Under calm clear skies, Prince Edward led the dawn service at Wellington Arch at Hyde Park Corner. He was greeted with a Haka and later placed a wreath with the simple handwritten words “In Memoriam” and signed “Edward”.

Australia’s Navy Adviser Captain Adrian Capner said it was an honour to be a part of the London service.

“Today is so important – remembering those who have gone before us and those who are currently serving so we can enjoy the life we have today,” Captain Capner said.

Later in the morning, Prince Edward led the wreath-laying service at the Cenotaph at Whitehall before a special service at Westminster Abbey.

The day marked 108 years since the first Anzac Day service was held in London and attended by His Majesty King George V and Queen Mary.

About 2000 Australian and New Zealand soldiers marched through the streets of the city to the Abbey in 1916 to mark the first anniversary of the Gallipoli landings.

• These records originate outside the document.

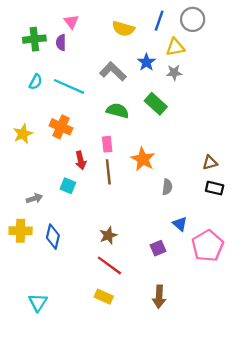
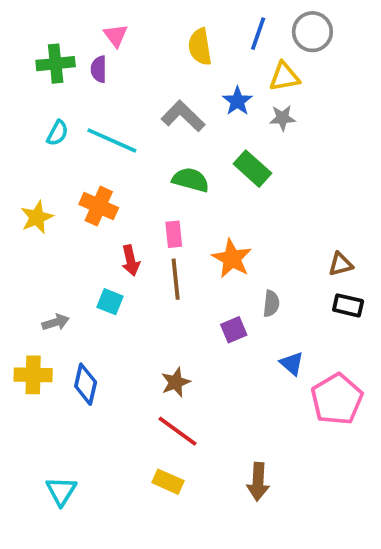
yellow semicircle: (123, 29) -> (200, 47), turned 65
purple square: (158, 248) -> (234, 330), moved

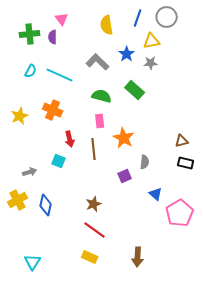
pink rectangle: (174, 234) -> (100, 121), moved
yellow cross: (33, 375) -> (18, 200), turned -30

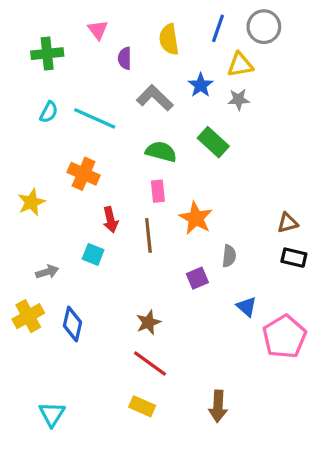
purple semicircle: (53, 37) -> (125, 58), moved
yellow star: (20, 116) -> (31, 202), moved

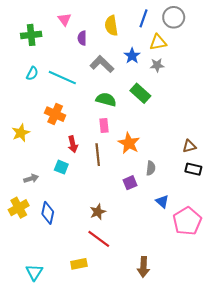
yellow rectangle: (142, 406) -> (79, 264), moved, turned -35

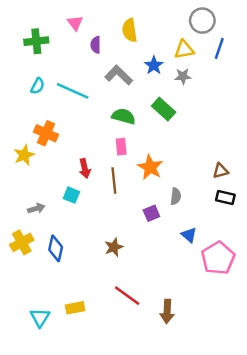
blue line: (143, 18) -> (219, 48), moved
orange cross: (55, 114) -> (46, 133), moved
red line: (99, 239) -> (127, 296), moved
yellow rectangle: (79, 264) -> (75, 308), moved

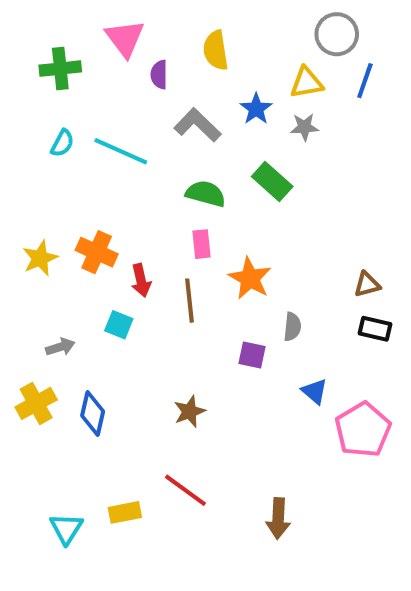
pink triangle: (75, 23) -> (125, 38), size x1.5
orange cross: (46, 133) -> (97, 252), moved
purple square: (151, 213) -> (252, 355), turned 35
red line: (127, 296) -> (185, 490), moved

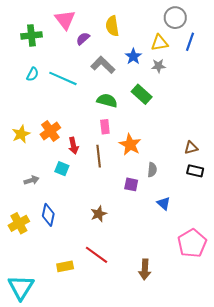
purple semicircle: (159, 75) -> (83, 39), turned 48
orange cross: (97, 252) -> (50, 131), turned 30
yellow cross: (36, 403) -> (19, 223), moved
pink pentagon: (363, 430) -> (192, 243), moved
cyan triangle: (66, 529) -> (21, 287), moved, size x1.5

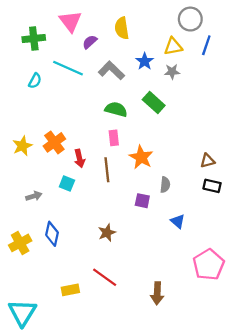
cyan line: (63, 78) -> (68, 68), moved

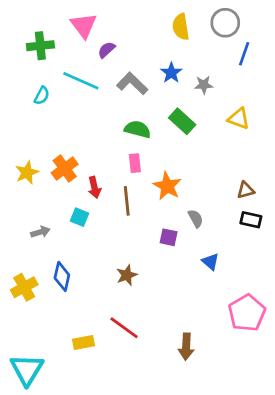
yellow semicircle: (122, 28) -> (181, 27), moved
yellow triangle: (173, 46) -> (239, 119), moved, turned 30
gray semicircle: (165, 185) -> (196, 218), turned -35

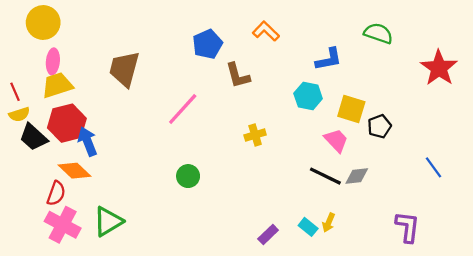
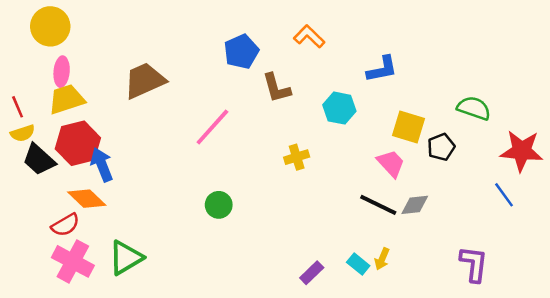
green semicircle: (378, 33) -> (474, 108), moved
red star: (439, 68) -> (522, 151), moved, turned -30
brown trapezoid: (124, 69) -> (145, 80), turned 51
cyan hexagon: (308, 96) -> (339, 108), moved
red semicircle: (56, 193) -> (65, 225), turned 40

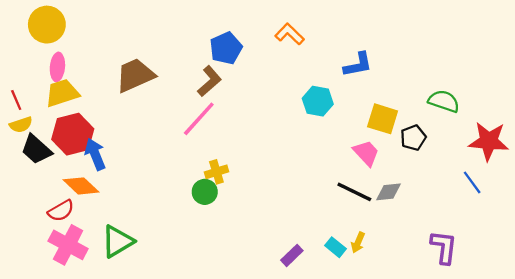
brown L-shape: (276, 88) -> (209, 81), moved, turned -116
yellow cross: (297, 157) -> (216, 172), moved

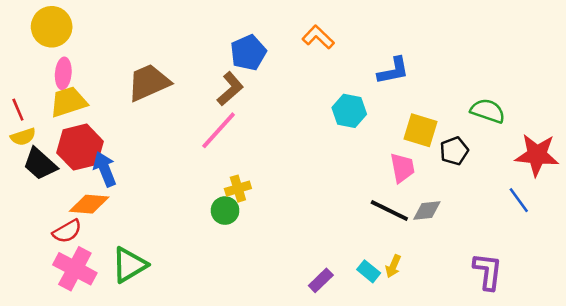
pink trapezoid: (366, 153) -> (402, 168), turned 32
orange diamond: (81, 186) -> (89, 204), turned -39

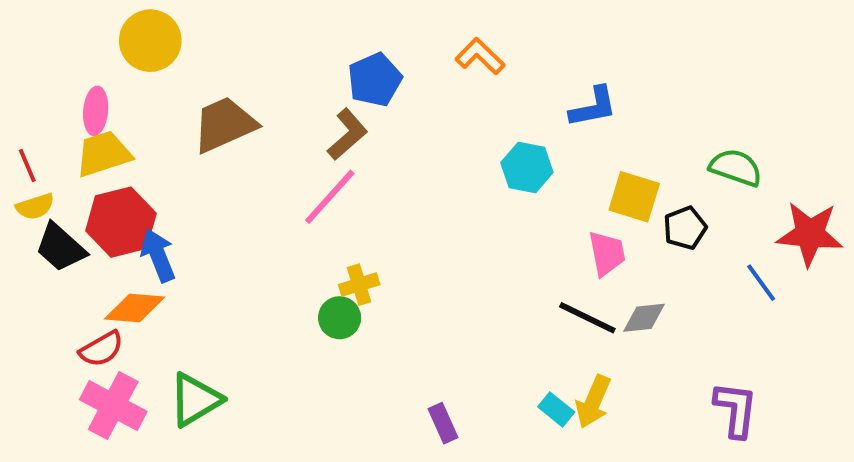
yellow circle: (52, 27) -> (150, 41), moved
blue line: (519, 200) -> (761, 283), moved
yellow arrow: (393, 266) -> (593, 402), size x1.5
purple rectangle: (321, 280) -> (443, 423), moved, turned -70

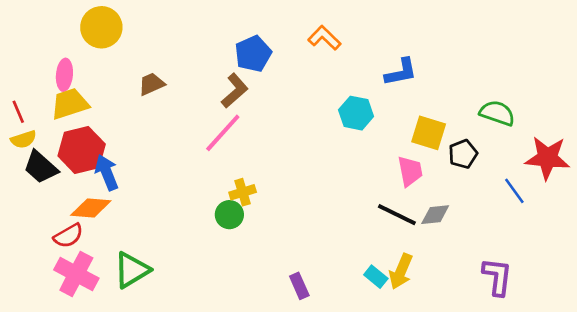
brown trapezoid: (224, 125) -> (152, 84), size x0.6

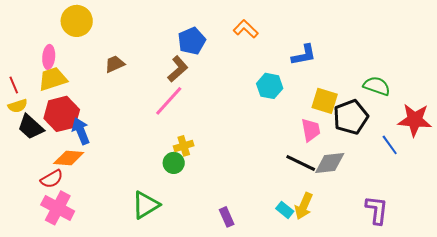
black pentagon: (463, 154) -> (351, 117), size x1.6
gray diamond: (435, 215) -> (330, 163), size x1.4
green triangle: (132, 270) -> (146, 205), moved

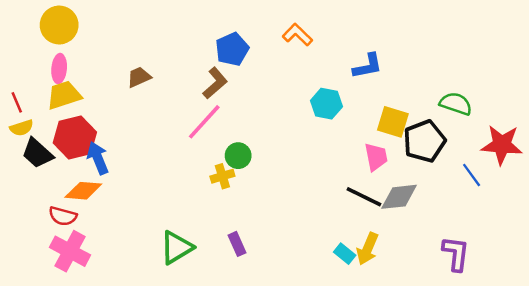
yellow circle: (77, 21) -> (59, 25), moved
green circle: (174, 163) -> (238, 156), moved
red semicircle: (52, 179) -> (63, 216), turned 45
purple rectangle: (227, 217) -> (237, 244), moved

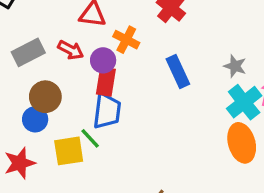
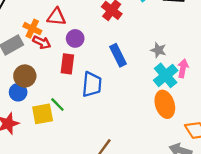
orange cross: (126, 40) -> (32, 29), moved
purple circle: (103, 60) -> (75, 38), moved
blue trapezoid: (107, 111) -> (92, 84), moved

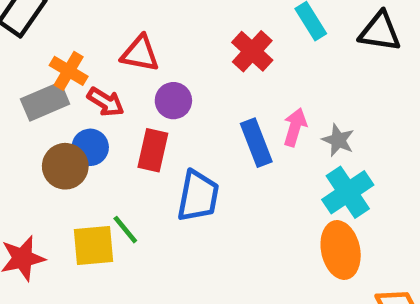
orange cross: (32, 29) -> (69, 71), moved
pink arrow: (183, 68) -> (295, 127), moved
blue circle: (18, 92) -> (90, 147), moved

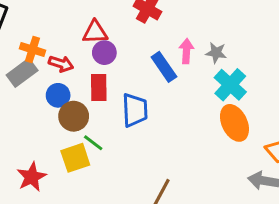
red triangle: (140, 53) -> (95, 32), moved
brown circle: (65, 166) -> (74, 116), moved

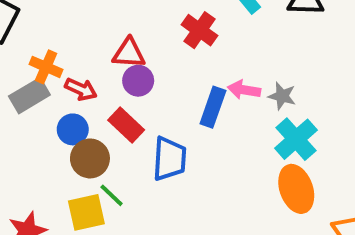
pink arrow: (186, 51) -> (244, 90), turned -90
blue rectangle: (164, 67) -> (213, 107), turned 48
red rectangle: (99, 88) -> (126, 125), turned -52

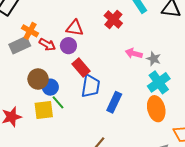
purple circle: (138, 81) -> (68, 46), moved
blue rectangle: (213, 107) -> (114, 102), moved
red rectangle: (126, 125) -> (81, 68), moved
blue circle: (73, 129) -> (50, 87), moved
brown circle: (90, 158) -> (38, 79), moved

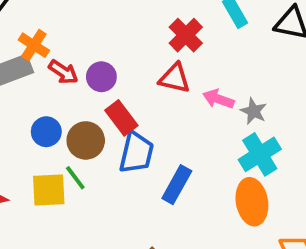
red triangle: (75, 28) -> (175, 78), moved
brown circle: (38, 79) -> (86, 140), moved
blue circle: (50, 87) -> (46, 132), moved

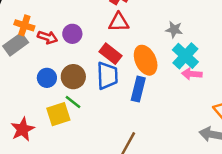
pink arrow: (218, 99) -> (192, 74), moved
red rectangle: (121, 118) -> (111, 54), moved
orange ellipse: (252, 202) -> (146, 60), moved

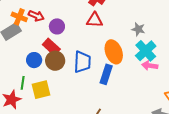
red arrow: (48, 37) -> (36, 16), moved
red rectangle: (111, 54) -> (51, 47), moved
green line: (73, 102) -> (23, 83), moved, turned 56

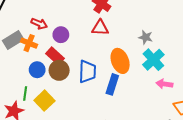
orange cross: (19, 17) -> (29, 43), moved
pink arrow: (150, 66) -> (164, 84), moved
yellow square: (41, 90) -> (44, 101), turned -30

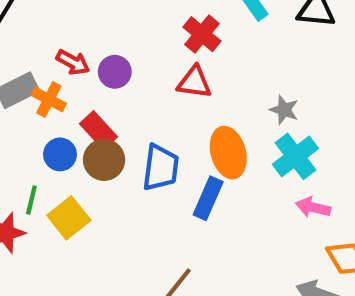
purple circle: (61, 35) -> (115, 72), moved

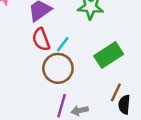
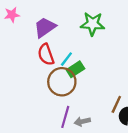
green rectangle: (109, 55) -> (75, 69), moved, size x0.7

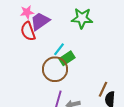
pink star: (12, 15) -> (27, 12), moved
red semicircle: (46, 54) -> (28, 31), moved

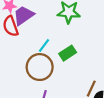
green rectangle: (67, 58) -> (68, 53), moved

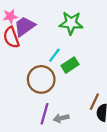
cyan line: (44, 46) -> (54, 55), moved

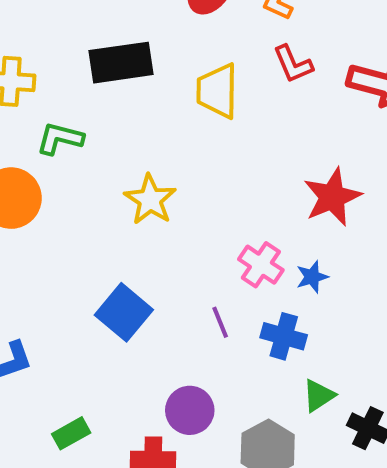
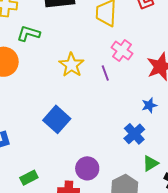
pink cross: (261, 265) -> (122, 50), moved
purple line: (220, 322) -> (105, 73), moved
blue cross: (284, 336) -> (134, 134), turned 30

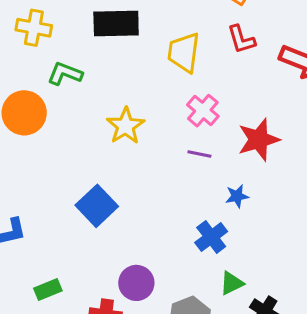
purple line: (105, 73) -> (199, 154), moved, turned -63

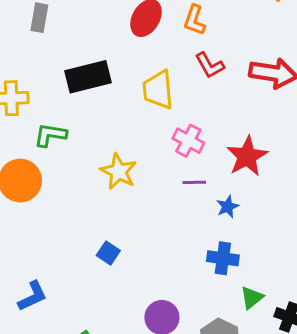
blue star: (237, 196) -> (228, 207), moved
blue square: (97, 206) -> (108, 253), size x0.6
blue cross: (211, 237) -> (223, 258), turned -32

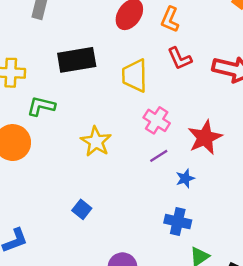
purple line: (194, 182) -> (159, 156), turned -36

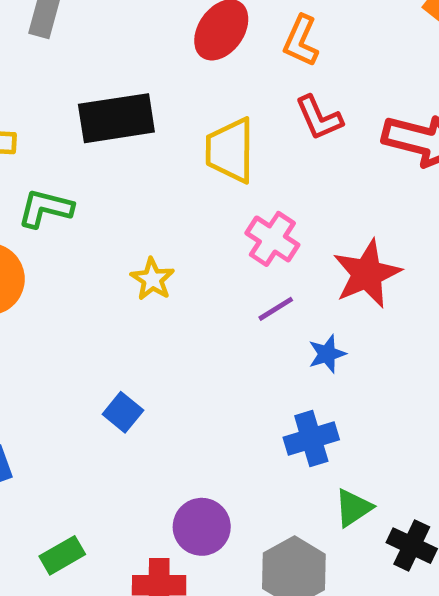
yellow star: (96, 142) -> (152, 279), size x0.7
blue cross: (178, 222) -> (311, 438), turned -30

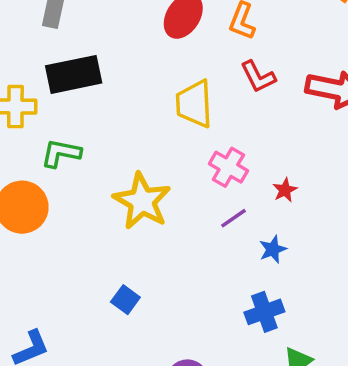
black rectangle: (116, 118) -> (74, 74), moved
red star: (367, 274) -> (285, 190), moved, size x0.5
yellow star: (152, 279) -> (142, 201), size x1.8

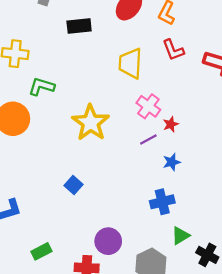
black rectangle: (74, 74) -> (79, 26), moved, size x0.7
red star: (285, 190) -> (171, 124), moved

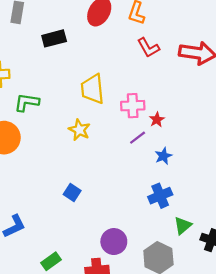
yellow trapezoid: (130, 63) -> (93, 89), moved
pink cross: (148, 106) -> (133, 106), turned -30
yellow star: (91, 123) -> (79, 130), size x0.6

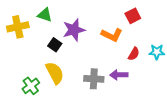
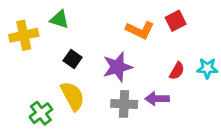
purple star: (74, 30) -> (117, 67), moved
orange L-shape: (112, 35) -> (140, 30), moved

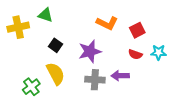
red square: (176, 21) -> (137, 30), moved
red semicircle: (177, 71) -> (135, 54), turned 80

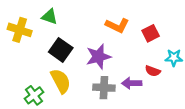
yellow cross: (18, 27) -> (20, 30), turned 30
black square: (56, 45) -> (61, 50), size x1.5
red semicircle: (135, 54) -> (153, 71), moved

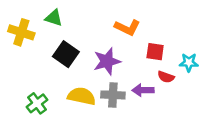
red square: (151, 33) -> (155, 52), moved, turned 35
yellow semicircle: (61, 81) -> (82, 96), moved, turned -50

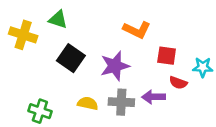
yellow semicircle: (82, 96) -> (88, 103), size x0.7
green cross: (37, 103) -> (40, 111), turned -35

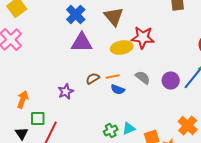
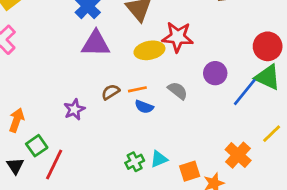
purple circle: (171, 80) -> (215, 73), moved
green square: (38, 118) -> (37, 146), turned -35

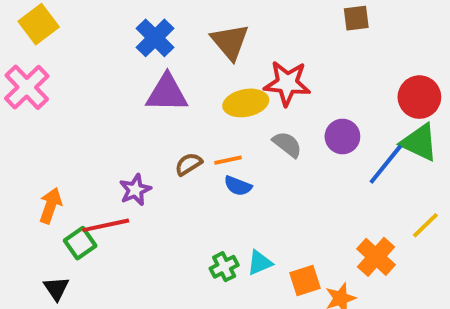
gray semicircle: (178, 91) -> (287, 144), moved
red line: (54, 164) -> (106, 225), moved, turned 52
black triangle: (15, 166) -> (56, 288), moved

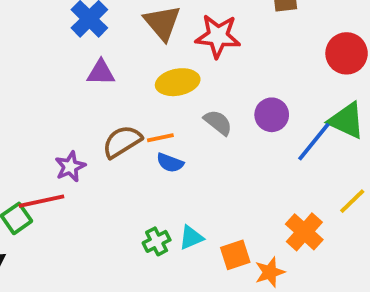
red star: (287, 83) -> (218, 36), moved
purple triangle: (167, 93) -> (101, 73), size x0.7
red circle: (419, 97) -> (347, 53), moved
brown semicircle: (189, 164) -> (122, 142), size x1.5

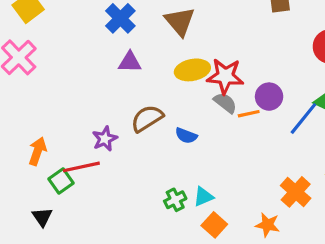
red star: (218, 36) -> (225, 76), moved
orange line: (160, 138) -> (249, 114), moved
orange square: (235, 255) -> (214, 225), moved, turned -30
orange star: (270, 272) -> (267, 225), turned 30

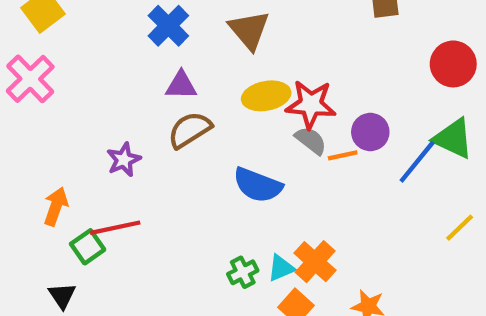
brown semicircle: (147, 118) -> (190, 130), moved
blue semicircle: (186, 136) -> (258, 185), size x1.6
purple star: (105, 139) -> (124, 160), moved
orange cross: (296, 192) -> (315, 262), moved

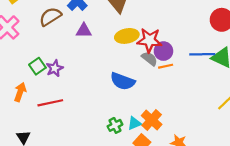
brown semicircle: (190, 130) -> (50, 17), moved
purple circle: (370, 132) -> (163, 51), moved
blue line: (417, 162) -> (202, 54), moved, turned 50
green square: (88, 247) -> (37, 66), moved

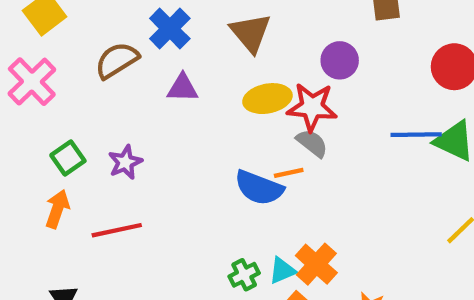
purple circle: (163, 51) -> (340, 60), moved
green square: (37, 66) -> (68, 158), moved
orange line: (166, 66) -> (289, 173), moved

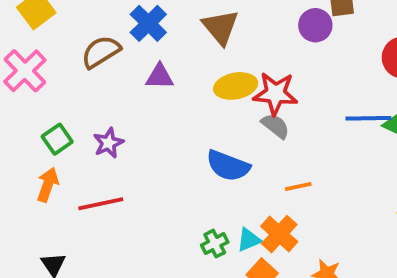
purple circle: (340, 60) -> (315, 25), moved
orange line: (289, 173) -> (298, 187), moved

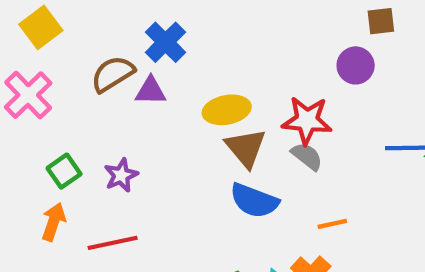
purple circle: (315, 25) -> (356, 65), moved
brown triangle: (220, 27) -> (246, 148), moved
purple triangle: (160, 76) -> (151, 91), moved
yellow ellipse: (236, 86) -> (227, 110), moved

Head of Australian Defence Staff in London Brigadier Grant Mason said this year also marked the 80th anniversary of the D-day landings in Normandy, France.

“Three-thousand, two-hundred Australians from all three services took part in the landings, which involved the biggest armada of ships ever assembled,” Brigadier Mason said.

“It’s incredibly moving to see so many people come out in London and at services across the UK to commemorate Anzac Day, and to honour the courage and sacrifice of personnel who have served and died in all conflicts.”